Note each line in the data below that holds "Якщо", and copy it.

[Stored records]
::::
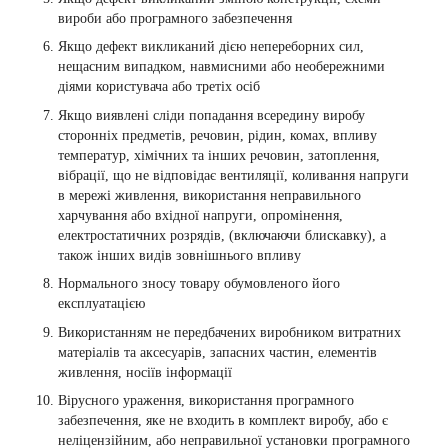
вироби або програмного забезпечення
Якщо дефект викликаний дією непереборних сил,
нещасним випадком, навмисними або необережними
діями користувача або третіх осіб
Якщо виявлені сліди попадання всередину виробу
сторонніх предметів, речовин, рідин, комах, впливу
температур, хімічних та інших речовин, затоплення,
вібрації, що не відповідає вентиляції, коливання напруги
в мережі живлення, використання неправильного
харчування або вхідної напруги, опромінення,
електростатичних розрядів, (включаючи блискавку), а
також інших видів зовнішнього впливу
Нормального зносу товару обумовленого його
експлуатацією
Використанням не передбачених виробником витратних
матеріалів та аксесуарів, запасних частин, елементів
живлення, носіїв інформації
Вірусного ураження, використання програмного
забезпечення, яке не входить в комплект виробу, або є
неліцензійним, або неправильної установки програмного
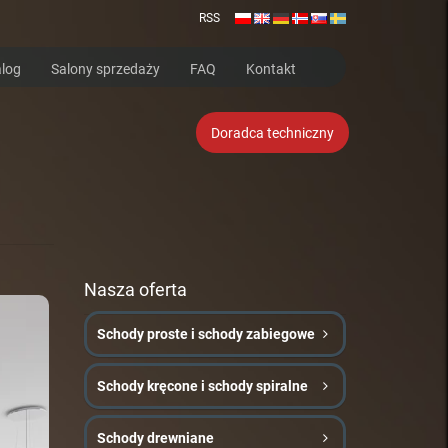
RSS
log
Salony sprzedaży
FAQ
Kontakt
Doradca techniczny
Nasza oferta
Schody proste i schody zabiegowe
Schody kręcone i schody spiralne
Schody drewniane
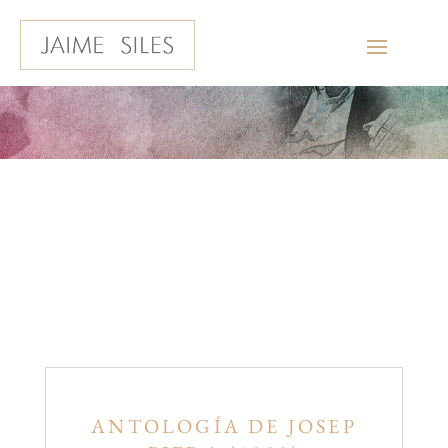
EDICIONES
ANTOLOGÍA DE JOSEP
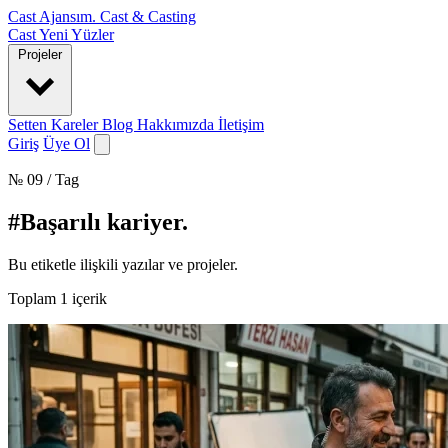
Cast Ajansım
.
Cast & Casting
Cast
Yeni Yüzler
Projeler
Setten Kareler
Blog
Hakkımızda
İletişim
Giriş
Üye Ol
№ 09 / Tag
#Başarılı kariyer
.
Bu etiketle ilişkili yazılar ve projeler.
Toplam
1
içerik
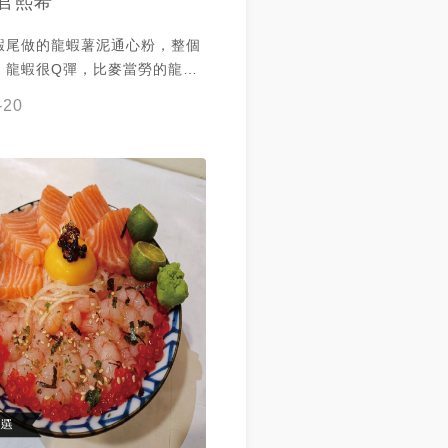
官熙希
蝦尾做的龍蝦薯泥通心粉，整個
，龍蝦很Q彈，比麥當勞的龍蝦
了！
-20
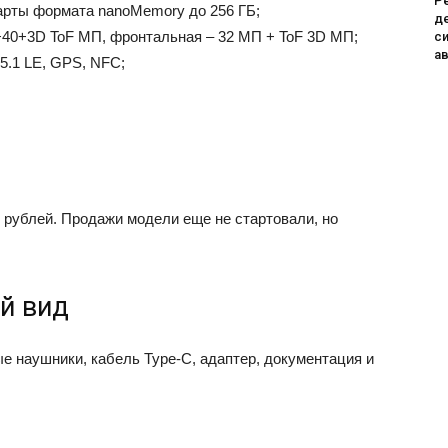
Ре
карты формата nanoMemory до 256 ГБ;
де
+40+3D ToF МП, фронтальная – 32 МП + ToF 3D МП;
си
а
h 5.1 LE, GPS, NFC;
0 рублей. Продажи модели еще не стартовали, но
й вид
е наушники, кабель Type-C, адаптер, документация и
::::
§ TASK SOLUTION
Якщо дефект викликаний дією непереборних сил,
Якщо виявлені сліди попадання всередину виробу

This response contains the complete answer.